Usar o pandeiro ou não, essa é a questão

As discussões geradas em torno das estratégias do Exército do Pandeiro se intensificaram quando Emma Lewis, colaboradora do Global Voices que escreveu sobre a formação e missão [2] do grupo, publicou uma nota de opinião em seu blog pessoal [8] que tocou um ponto sensível e fez o debate alcançar um nível mais profundo e até amargo.

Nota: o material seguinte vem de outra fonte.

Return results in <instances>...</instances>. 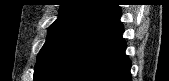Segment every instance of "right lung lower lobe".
<instances>
[{
  "label": "right lung lower lobe",
  "instance_id": "98d812e1",
  "mask_svg": "<svg viewBox=\"0 0 169 81\" xmlns=\"http://www.w3.org/2000/svg\"><path fill=\"white\" fill-rule=\"evenodd\" d=\"M120 8L86 22L34 72V81H131Z\"/></svg>",
  "mask_w": 169,
  "mask_h": 81
}]
</instances>
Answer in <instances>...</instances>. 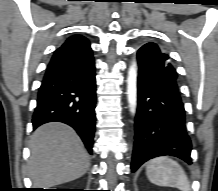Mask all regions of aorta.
Here are the masks:
<instances>
[{"label": "aorta", "mask_w": 218, "mask_h": 191, "mask_svg": "<svg viewBox=\"0 0 218 191\" xmlns=\"http://www.w3.org/2000/svg\"><path fill=\"white\" fill-rule=\"evenodd\" d=\"M127 99L130 112L134 115L137 107V64L133 62L127 76Z\"/></svg>", "instance_id": "aorta-1"}]
</instances>
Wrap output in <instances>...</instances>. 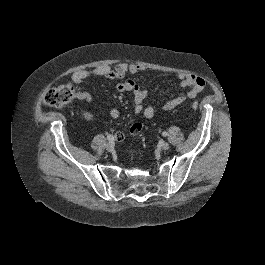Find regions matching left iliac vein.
<instances>
[{
	"label": "left iliac vein",
	"instance_id": "4c4485c4",
	"mask_svg": "<svg viewBox=\"0 0 265 265\" xmlns=\"http://www.w3.org/2000/svg\"><path fill=\"white\" fill-rule=\"evenodd\" d=\"M161 148L163 150H168L170 148V145L168 143H166V142H163L162 145H161Z\"/></svg>",
	"mask_w": 265,
	"mask_h": 265
}]
</instances>
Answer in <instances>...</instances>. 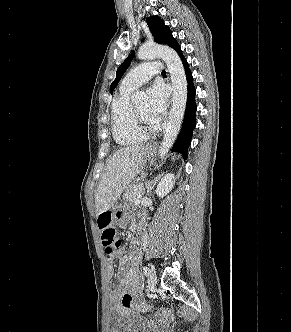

Lewis, ela mesma uma sobrevivente, disse em sua publicação que “também era uma ‘radical'” e ainda o é quando em relação a suas opiniões sobre “o meio ambiente, a pena de morte, os direitos humanos, os direitos ao aborto, os direitos LGBT”. Sustenta, no entanto, que não acredita na violência porque “não resolve nada”.

A publicação de Lewis não foi bem recebida por alguns, desencadeando uma série de comentários cruéis nas redes.

Segundo o escritor jamaicano Kei Miller, é provável que Lewis não compreenda que a violência do Exército do Pandeiro é necessária; e que, talvez, a posição de “suposto privilégio branco não reconhecido” de Lewis não a deixe ver a relevância do problema. Em seu blog [9], Miller acrescentou:

Many who read Emma’s blog – many women in fact – felt that she had bravely expressed their own misgivings […] there was something too militant, too aggressive and ultimately something too divisive about the Tambourine Army. The Tambourine Army was not impressed by this critique. To them it was just more respectability politics – an attempt to police their tone, to muffle their rage, an unfair demand to take all that pent up hurt, that lifetime of suppressed pain, and make it all more polite, more reasonable, more acceptable for brown people’s consumption, for male consumption, for good-decent-middle-class-people-who-faint-at-the-word-bomboclawt consumption.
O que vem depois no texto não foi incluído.